Segmenting books vertically#
The shelves are next analyzed individually. I found the process of identifying the vertical lines at the boundaries of the books was improved by working along the shelf in overlapping tiles. The algorithm for finding the vertical lines for the book boundaries is similar to that for the horizontal lines of the shelves, but the image augmentation steps differ slightly based on empirical results
The find_book_lines()
function is provided one of these tiles and returns the identified lines and the intermediate augmented images for visualization.
def find_book_lines(img: np.ndarray) -> tuple[list[Line], list[np.ndarray]]:
"""Find the horizontal lines that separate shelves."""
gray = ski.color.rgb2gray(img)
equalized = ski.exposure.equalize_adapthist(gray)
sobel = ski.filters.sobel_v(equalized)
canny = ski.feature.canny(sobel, sigma=1.5)
tested_angles = np.linspace(np.pi * 5 / 6, np.pi * 7 / 6, 101, endpoint=True)
return find_lines(
canny,
tested_angles,
min_dist=20,
min_hspace_threshold=200,
).lines, [
gray,
equalized,
sobel,
canny,
]
Below are the results for the example input image:
Text extraction#
The text on each book was extracted using Tesseract. The output quality was highly variable so I ended up executing OCR on the results of two separate image-processing algorithms (included below) at the four possible 90º rotations. Still, only small fragments were found in most cases.
def _preprocessing_pipeline_1(
image: np.ndarray,
) -> tuple[np.ndarray, dict[str, np.ndarray]]:
gray = ski.color.rgb2gray(image)
exp_eq = ski.exposure.equalize_adapthist(gray)
gauss = ski.filters.gaussian(exp_eq)
laplace = ski.filters.laplace(gauss)
otsu = utilities.filter_otsu(laplace)
trimmed = utilities.drop_zero_rows_cols(otsu)

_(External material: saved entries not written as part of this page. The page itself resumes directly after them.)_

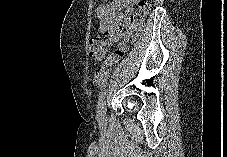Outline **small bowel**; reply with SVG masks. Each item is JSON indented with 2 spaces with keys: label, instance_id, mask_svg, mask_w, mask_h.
Wrapping results in <instances>:
<instances>
[{
  "label": "small bowel",
  "instance_id": "small-bowel-1",
  "mask_svg": "<svg viewBox=\"0 0 227 157\" xmlns=\"http://www.w3.org/2000/svg\"><path fill=\"white\" fill-rule=\"evenodd\" d=\"M137 0H111L99 5L95 14L99 20V30L110 41H118L129 24Z\"/></svg>",
  "mask_w": 227,
  "mask_h": 157
}]
</instances>
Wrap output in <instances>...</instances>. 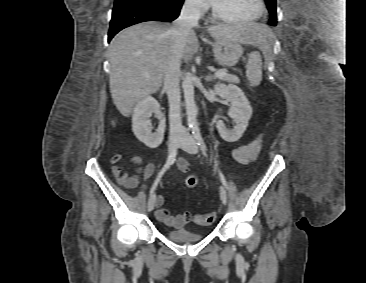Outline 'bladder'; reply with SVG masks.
<instances>
[{"label": "bladder", "instance_id": "bladder-1", "mask_svg": "<svg viewBox=\"0 0 366 283\" xmlns=\"http://www.w3.org/2000/svg\"><path fill=\"white\" fill-rule=\"evenodd\" d=\"M168 239L178 243L196 242L205 237L203 232H194L186 229L165 231Z\"/></svg>", "mask_w": 366, "mask_h": 283}]
</instances>
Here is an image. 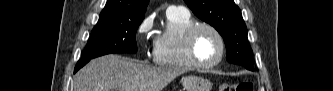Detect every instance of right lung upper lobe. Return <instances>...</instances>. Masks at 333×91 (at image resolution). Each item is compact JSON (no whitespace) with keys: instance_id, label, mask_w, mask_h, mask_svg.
I'll return each instance as SVG.
<instances>
[{"instance_id":"obj_1","label":"right lung upper lobe","mask_w":333,"mask_h":91,"mask_svg":"<svg viewBox=\"0 0 333 91\" xmlns=\"http://www.w3.org/2000/svg\"><path fill=\"white\" fill-rule=\"evenodd\" d=\"M149 0H107L99 18L144 17Z\"/></svg>"}]
</instances>
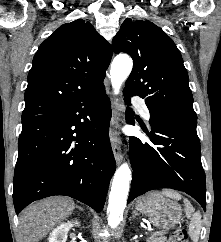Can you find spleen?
Segmentation results:
<instances>
[{
	"mask_svg": "<svg viewBox=\"0 0 221 242\" xmlns=\"http://www.w3.org/2000/svg\"><path fill=\"white\" fill-rule=\"evenodd\" d=\"M162 194L175 200H181L183 198L180 193L171 189L163 190ZM183 202L185 205L186 216L191 219L189 225V235L193 242H197L201 230V215L198 212L195 213V209L186 198H183Z\"/></svg>",
	"mask_w": 221,
	"mask_h": 242,
	"instance_id": "spleen-1",
	"label": "spleen"
}]
</instances>
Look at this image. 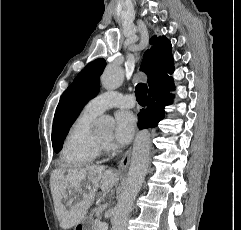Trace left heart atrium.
I'll list each match as a JSON object with an SVG mask.
<instances>
[{
    "label": "left heart atrium",
    "instance_id": "39dd6f15",
    "mask_svg": "<svg viewBox=\"0 0 241 230\" xmlns=\"http://www.w3.org/2000/svg\"><path fill=\"white\" fill-rule=\"evenodd\" d=\"M115 140L119 144L129 143L136 131L137 121L135 115L128 110L116 113Z\"/></svg>",
    "mask_w": 241,
    "mask_h": 230
}]
</instances>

ocr_input = ski.util.img_as_ubyte(otsu)
intermediates = {
"original": image,
"gray": gray,
"eq. adapt. hist.": exp_eq,
"Gaussian": gauss,
"Laplace": laplace,
"Otsu": otsu,
"trimmed": trimmed,
"OCR input": ocr_input,
}
return ocr_input, intermediates
def _preprocessing_pipeline_2(
image: np.ndarray,
) -> tuple[np.ndarray, dict[str, np.ndarray]]:
gray = ski.color.rgb2gray(image)
exp_log = ski.exposure.adjust_log(gray)
exp_eq = ski.exposure.equalize_adapthist(exp_log)
gauss = ski.filters.gaussian(exp_eq)
meijering = ski.filters.meijering(gauss, sigmas=(1,), black_ridges=True)
otsu = utilities.filter_otsu(meijering).astype(float)
flipped = utilities.flip_background(otsu)
trimmed = utilities.drop_zero_rows_cols(flipped)
ocr_input = ski.util.img_as_ubyte(flipped)
intermediates = {
"original": image,
"gray": gray,
"exp. log": exp_log,
"eq. adapt. hist.": exp_eq,
"Gaussian": gauss,
"meijering": meijering,
"Otsu": otsu,
"flipped": flipped,
"trimmed": trimmed,
"OCR input": ocr_input,
}
return ocr_input, intermediates
Since I didn’t have perfect text extraction, I was hoping to do some searching of the text against some sort of book database, but I couldn’t find a great service for this. Frustratingly, neither Goodreads nor TheStorygraph have public APIs for such queries. As a proof-of-concept, I downloaded my saved books from Goodreads and did some fuzzy matching against the authors and titles with moderate success. The idea here would be that this tool would identify on the hectic bookshelf authors or books I was looking for already.
Conclusion#
The current status of this project is “Archived” because I just don’t have time to prioritize it. Really, it was just meant as an excuse to play with image analysis and learn some new skills. I may re-visit it in the future and I think I would be able to improve a lot after learning more about he individual steps from this proof-of-concept.